Evaluating Local LLMs on Translation Use Case with Lumigator
LLMs have transformed a wide array of NLP applications, but concerns about privacy, data security, and control hinder LLM adoption for both individuals and enterprises. In this blog post, we focus on local LLMs, which offer a compelling alternative to cloud-based solutions.

LLMs have revolutionized natural language processing, transforming a wide array of applications from intelligent chatbots to advanced text summarization. However, concerns about privacy, data security, and control have emerged as significant barriers to LLM adoption both for individuals and enterprises. We follow up on our previous blog post on the different solutions for deploying open-source LLMs with the discussion here focused on local LLMs, which offer a compelling alternative to cloud-based solutions. In this blogpost, by "local" we mean LLM deployments that run entirely on a user's own computer, without relying on cloud services or external computational resources.
We explore the advantages of using local LLMs, the open-source tooling around it and share how we can evaluate the different local LLM models with the help of Lumigator, on the use case of translation. What we present here would be for the Local Hero user persona, who would like to find the best of the small models that their hardware can run.
Advantages of Local LLMs
Local LLMs offer several key benefits that make them an attractive option for various applications:
- Enhanced Privacy and Security: Local LLMs process data entirely on-device, ensuring that sensitive information never leaves your control.
- Computational Efficiency: As smaller models (including distilled or quantized versions of larger models) continue to improve, running AI models on consumer-grade hardware becomes increasingly viable. Users can strategically choose models that align with their hardware capabilities, carefully weighing computational constraints against performance requirements.
- Offline Functionality: Users can leverage AI capabilities even without an internet connection, ensuring uninterrupted access to AI-powered tools.
- Potential Cost Optimization: Depending on your needs and scale, local LLMs may offer cost savings by eliminating the need for cloud computing resources and API call charges. This makes advanced AI capabilities more accessible to individual users with limited budgets.
Local LLM Open Source Tools
The landscape of open-source tools for running local LLMs has expanded rapidly, offering developers and organizations various options to deploy and utilize these models efficiently. While numerous tools are available, we’ll focus on three prominent ones: Llamafile, Ollama, and vLLM.
- Llamafile bundles LLM weights and a specially-compiled version of llama.cpp into a single executable file, allowing users to run large language models locally without any additional setup or dependencies. Users can create an executable Llamafile for any model they develop or fine-tune.
- Ollama, which is also based on llama.cpp, provides a simplified way to download, manage, and interact with various open-source LLMs either from the command line or with web UI.
- vLLM is a high-performance library for LLM inference and serving, featuring optimized memory management techniques. While this tool is primarily used for cloud deployments on GPUs, it also comes with options to deploy models locally. Moreover, with vLLM you can host any model available on the HuggingFace Model Hub.
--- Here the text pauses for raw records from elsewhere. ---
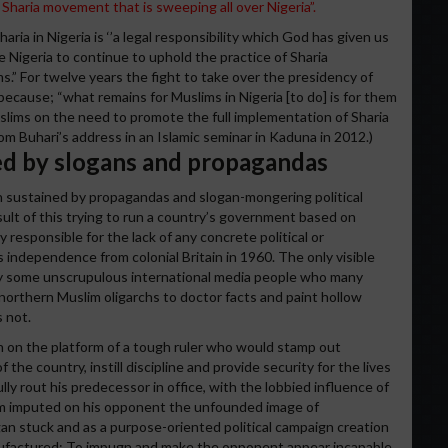
Sharia movement that is sweeping all over Nigeria”.
ria in Nigeria is ‘’a legal responsibility which God has given us
e Nigeria to continue to uphold the practice of Sharia
” For twelve years the fight to take over the presidency of
 because; “what remains for Muslims in Nigeria [to do] is for them
uslims on the need to promote the full implementation of Sharia
m Buhari’s address in an Islamic seminar in Kaduna in 2012.)
ned by slogans and propagandas
n sustained by propagandas and slogan-mongering political
esult of this trying to run a country’s government based on
y responsible for the lack of any concrete political or
s independence from colonial Britain in 1960. The only visible
by some unscrupulous international media people who many
e northern Muslim oligarchs to doctor facts and paint hollow
s not.
n on the platform of a tough ruler who would stamp out
of the country, instill discipline and provide security for the lives
ly rout his predecessor in office, with the lobbied influence of
eam imputed on his opponent the unfounded image of
n stuck and as a purpose-oriented political campaign creation
nufactured: To impugn and make the opponent appear incapable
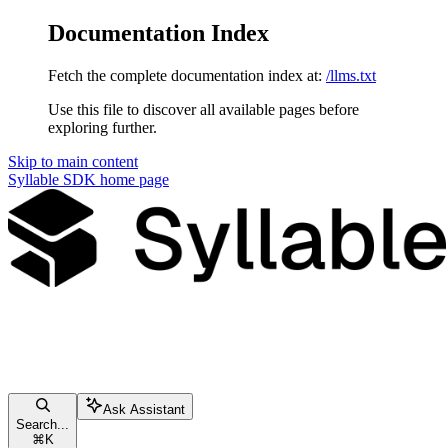
Documentation Index
Fetch the complete documentation index at:
/llms.txt
Use this file to discover all available pages before
exploring further.
Skip to main content
Syllable SDK
home page
Ask Assistant
Search...
⌘
K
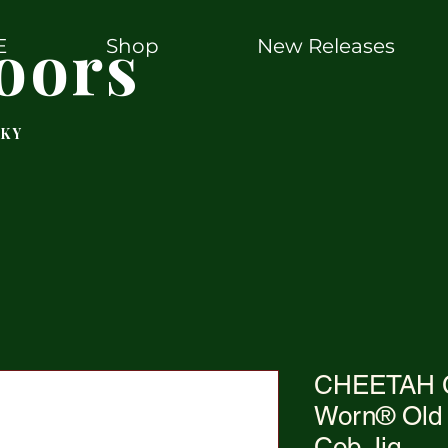
oors
E
Shop
New Releases
 KY
CHEETAH C
Worn® Old 
Cob Jig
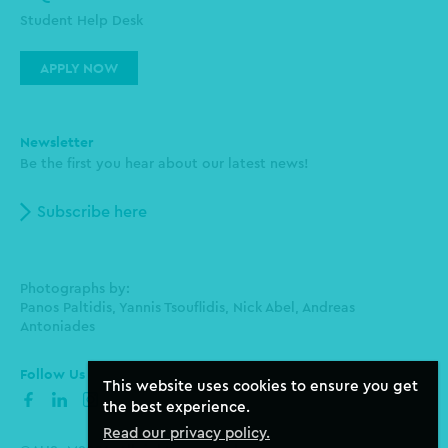
Student Help Desk
APPLY NOW
Newsletter
Be the first you hear about our latest news!
Subscribe here
Photographs by:
Panos Paltidis, Yannis Tsouflidis, Nick Abel, Andreas
Antoniades
Follow Us
This website uses cookies to ensure you get
facebook
linkedin
instagram
the best experience.
Read our privacy policy.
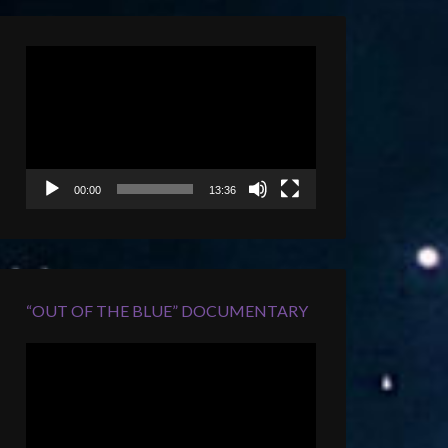
Video
Player
00:00
13:36
“OUT OF THE BLUE” DOCUMENTARY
Notably, all three of these tools – Llamafile, Ollama, and vLLM – are compatible with the OpenAI Completions API Client. This compatibility allows developers to easily switch between these local solutions and cloud-based services or even implement hybrid solutions. We took advantage of this when building Lumigator, thereby allowing our users to evaluate both commercial and local LLMs on the same platform. If you are interested to learn more about how to use Lumigator in combination with these open source LLM hosting tools, check out our docs page for detailed instructions.
Evaluation Experiment with Lumigator
Lumigator supports running translation evaluation experiments with LLMs hosted locally, on-premise, or on cloud, as well as models from Hugging Face Model Hub. Here, we would like to compare with the help of Lumigator, two recently released Ollama models:
- deepseek-r1:14b: A 4-bit quantized and distilled version of Qwen2.5-14B enhanced with reasoning capabilities from DeepSeek-R1.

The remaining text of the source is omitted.